[v7] mm/mempolicy: Weighted Interleave Auto-tuning

On machines with multiple memory nodes, interleaving page allocations
across nodes allows for better utilization of each node's bandwidth.
Previous work by Gregory Price [1] introduced weighted interleave, which
allowed for pages to be allocated across nodes according to user-set ratios.

Ideally, these weights should be proportional to their bandwidth, so
that under bandwidth pressure, each node uses its maximal efficient
bandwidth and prevents latency from increasing exponentially.

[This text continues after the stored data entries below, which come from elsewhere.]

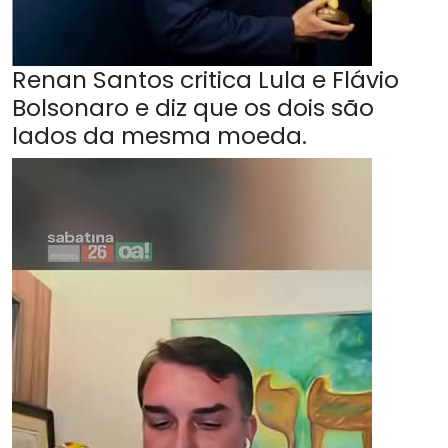
Renan Santos critica Lula e Flávio
Bolsonaro e diz que os dois são
lados da mesma moeda.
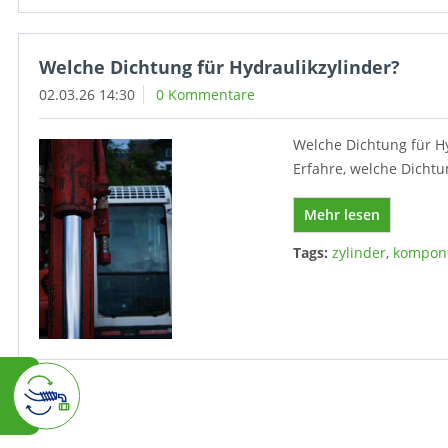
Welche Dichtung für Hydraulikzylinder?
02.03.26 14:30
0 Kommentare
Welche Dichtung für H
Erfahre, welche Dichtu
Mehr lesen
Tags:
zylinder
,
kompon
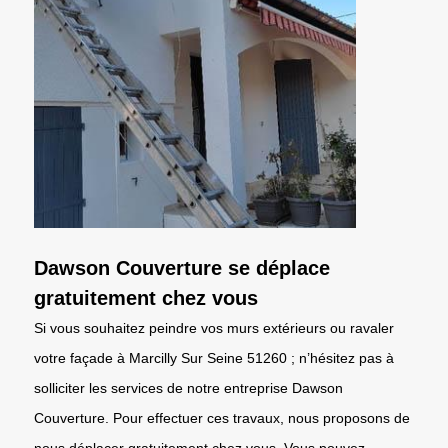
Dawson Couverture se déplace
gratuitement chez vous
Si vous souhaitez peindre vos murs extérieurs ou ravaler
votre façade à Marcilly Sur Seine 51260 ; n’hésitez pas à
solliciter les services de notre entreprise Dawson
Couverture. Pour effectuer ces travaux, nous proposons de
nous déplacer gratuitement chez vous. Vous pouvez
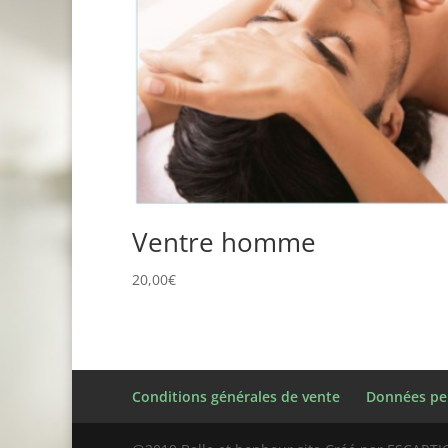
Ventre homme
20,00
€
Conditions générales de vente
Données pe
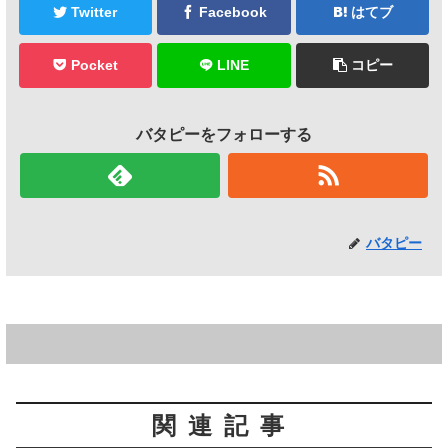
Twitter
Facebook
はてブ
Pocket
LINE
コピー
バタピーをフォローする
バタピー
関連記事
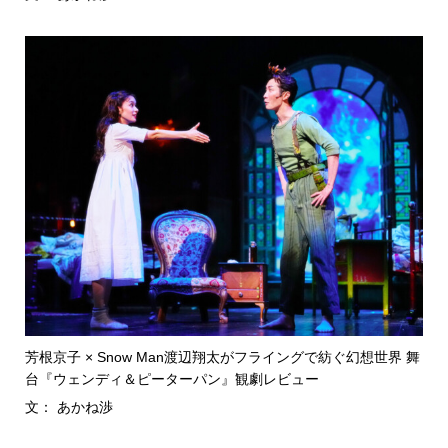
芳根京子 × Snow Man渡辺翔太がフライングで紡ぐ幻想世界 舞
台『ウェンディ＆ピーターパン』観劇レビュー
文： あかね渉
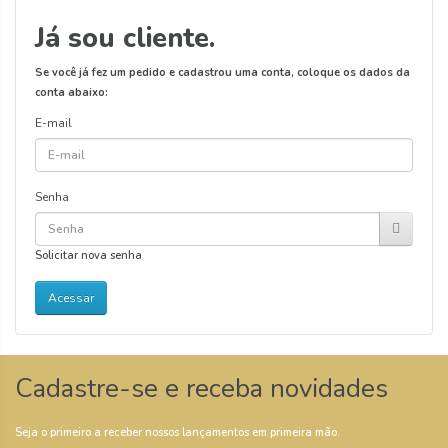
Já sou cliente.
Se você já fez um pedido e cadastrou uma conta, coloque os dados da
conta abaixo:
E-mail
Senha
Solicitar nova senha
Cadastre-se e receba novidades
Seja o primeiro a receber nossos lançamentos em primeira mão.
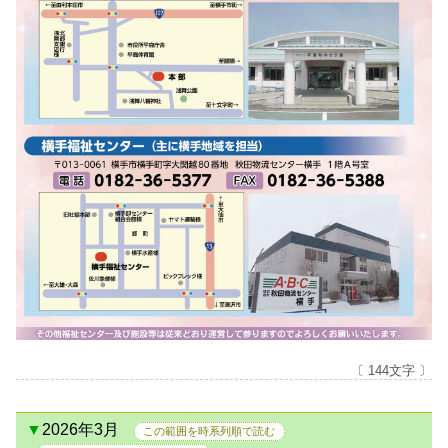
〔 144文字 〕
2026年3月
この範囲を時系列順で読む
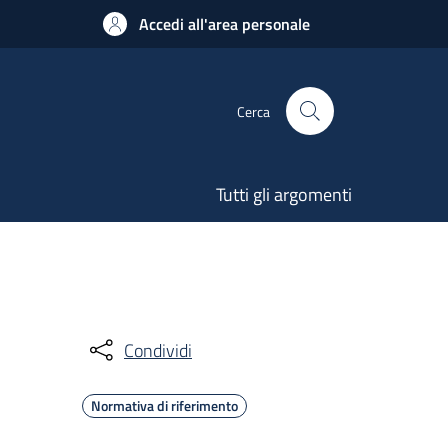
Accedi all'area personale
Cerca
Tutti gli argomenti
Condividi
Normativa di riferimento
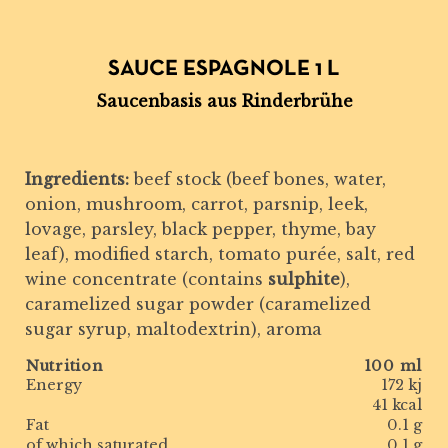
SAUCE ESPAGNOLE 1 L
Saucenbasis aus Rinderbrühe
Ingredients:
beef stock (beef bones, water,
onion, mushroom, carrot, parsnip, leek,
lovage, parsley, black pepper, thyme, bay
leaf), modified starch, tomato purée, salt, red
wine concentrate (contains
sulphite
),
caramelized sugar powder (caramelized
sugar syrup, maltodextrin), aroma
Nutrition
100 ml
Energy
172 kj
41 kcal
Fat
0.1 g
of which saturated
0.1 g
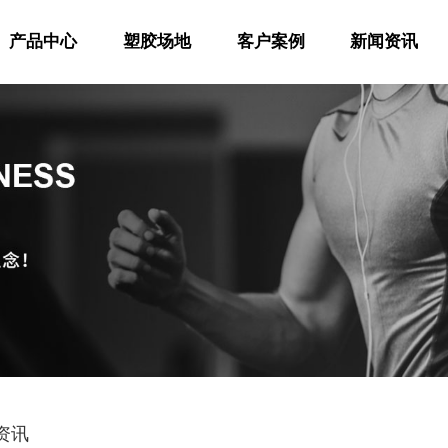
产品中心
塑胶场地
客户案例
新闻资讯
资讯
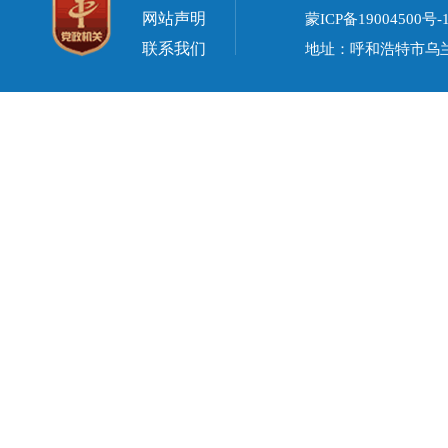
网站声明
蒙ICP备19004500号-
联系我们
地址：呼和浩特市乌兰察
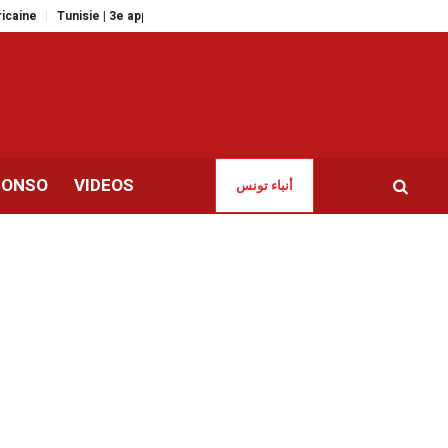
unisie | 3e appel à propositions du Fonds d’appui Adapt Investissements
CONSO
VIDEOS
أنباء تونس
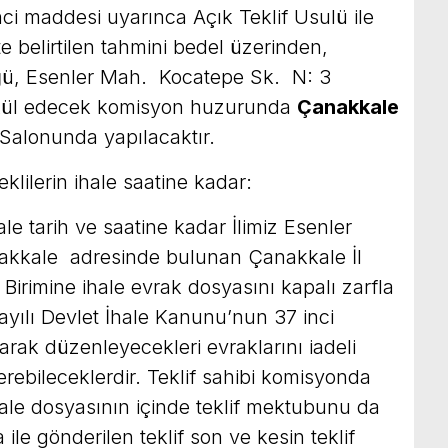
ci maddesi uyarınca Açık Teklif Usulü ile
te belirtilen tahmini bedel üzerinden,
ğü, Esenler Mah. Kocatepe Sk. N: 3
kül edecek komisyon huzurunda
Çanakkale
Salonunda yapılacaktır.
klilerin ihale saatine kadar:
ihale tarih ve saatine kadar İlimiz Esenler
akkale adresinde bulunan Çanakkale İl
irimine ihale evrak dosyasını kapalı zarfla
yılı Devlet İhale Kanunu’nun 37 inci
ak düzenleyecekleri evraklarını iadeli
erebileceklerdir. Teklif sahibi komisyonda
ale dosyasının içinde teklif mektubunu da
le gönderilen teklif son ve kesin teklif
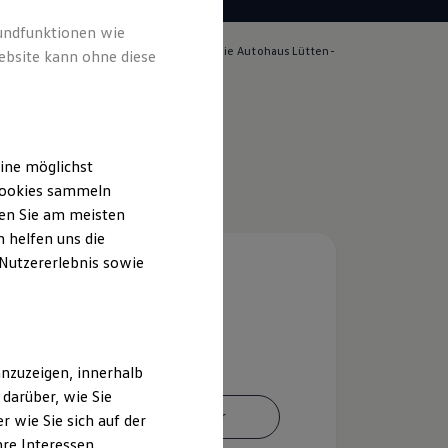
rundfunktionen wie
lich für die Inhalte auf dieser Seite ist die Autohaus Lütten-
ebsite kann ohne diese
bH
(
Impressum & Rechtliches
)
ine möglichst
 Cookies sammeln
ten Sie am meisten
 helfen uns die
 Nutzererlebnis sowie
nzuzeigen, innerhalb
darüber, wie Sie
Ansprechpartner
 wie Sie sich auf der
hre Interessen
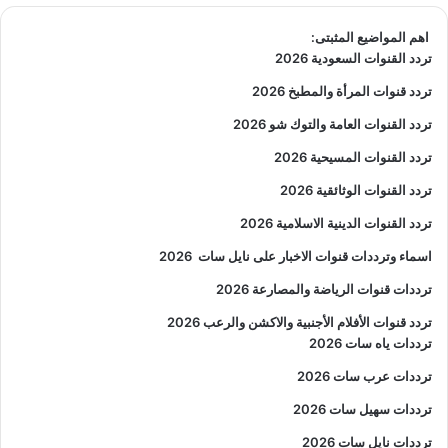
اهم المواضيع المثبتى:
تردد القنوات السعودية 2026
تردد قنوات المرأة والمطبخ 2026
تردد القنوات العامة والتوك شو 2026
تردد القنوات المسيحية 2026
تردد القنوات الوثائقية 2026
تردد القنوات الدينية الاسلامية 2026
اسماء وترددات قنوات الاخبار على نايل سات
2026
ترددات قنوات الرياضة والمصارعة
2026
تردد قنوات الأفلام الأجنبية والاكشن والرعب
2026
ترددات ياه سات 2026
ترددات عرب سات 2026
ترددات سهيل سات 2026
ترددات نايل سات 2026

Previously, weighted interleave's default weights were just 1s -- which
would be equivalent to the (unweighted) interleave mempolicy, which goes
through the nodes in a round-robin fashion, ignoring bandwidth information.

This patch has two main goals:
First, it makes weighted interleave easier to use for users who wish to
relieve bandwidth pressure when using nodes with varying bandwidth (CXL).
By providing a set of "real" default weights that just work out of the
box, users who might not have the capability (or wish to) perform
experimentation to find the most optimal weights for their system can
still take advantage of bandwidth-informed weighted interleave.

Second, it allows for weighted interleave to dynamically adjust to
hotplugged memory with new bandwidth information. Instead of manually
updating node weights every time new bandwidth information is reported
or taken off, weighted interleave adjusts and provides a new set of
default weights for weighted interleave to use when there is a change
in bandwidth information.

To meet these goals, this patch introduces an auto-configuration mode
for the interleave weights that provides a reasonable set of default
weights, calculated using bandwidth data reported by the system. In auto
mode, weights are dynamically adjusted based on whatever the current
bandwidth information reports (and responds to hotplug events).

This patch still supports users manually writing weights into the nodeN
sysfs interface by entering into manual mode. When a user enters manual
mode, the system stops dynamically updating any of the node weights,
even during hotplug events that shift the optimal weight distribution.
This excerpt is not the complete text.